The basic premise of the poster is that Joan and the roses would be bathed in a golden light while the battle behind her would be subdued in grey darkness. Pikes and swords jut up everywhere. The pikes were responsible for defending against enemy horsemen. The Pikes jutting up into the sky often cross thus creating inverted Vs which mirror the Henry VI title.
Medieval horse armor was known as barding. It evolved into steel plates which could protect against targeting by infantry arrows and slashes. The armor would cover the head, neck, chest, and flanks. All that armor would add 90 pounds along with the weight of the rider and her armor. This would be a heroically strong beast. Joan had to lift the armor on her arm and the standard one-handed sword which typically weighed about 2.5 pounds.
Painting the roses involved the most delicate work on the poster. Painting all that armor involved focusing on the mid tones of the metal and then a bright highlight to give that metallic flair. When I did the poster I did not know who would play Joan. That auditions had not happened yet. Lorena Cohea played the part as the feisty and fiery Joan of Arc. I looked at photos of her after the run of the show and she isn’t that far off from the Joan of Arc that I painted, if you bathe her in a golden light.
I gave the little red puddle where William Shakespeare’s name appears a glinting highlight which implies it is a puddle of blood. Joan stands out against the deep purple and blood red storm clouds which overshadow the battle below.

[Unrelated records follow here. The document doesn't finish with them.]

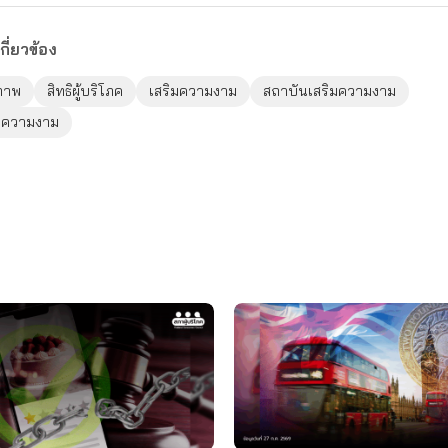
กี่ยวข้อง
ภาพ
สิทธิผู้บริโภค
เสริมความงาม
สถาบันเสริมความงาม
ิมความงาม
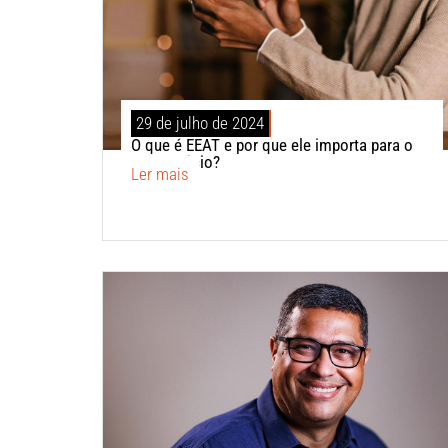
29 de julho de 2024
O que é EEAT e por que ele importa para o
seu negócio?
Ler mais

The show ran from January 10 to 21 in 2024. I regret that I didn’t sketch the show itself since I was in my studio working on other illustration assignments. I know what would have transpired since I read Shakespeare’s script. I also know this was a bare bard production which meant that the actors did not rely on a director for the staging they blocked in the scenes as need on the fly. They also went into costuming and selected their own costume for the show. This is very much like the way productions made their way to the stage in Shakespeare’s day. The set might have been minimal but Shakespeare s words carry heavy weight of relating the intricacies of the politics of being a king in medieval France and England.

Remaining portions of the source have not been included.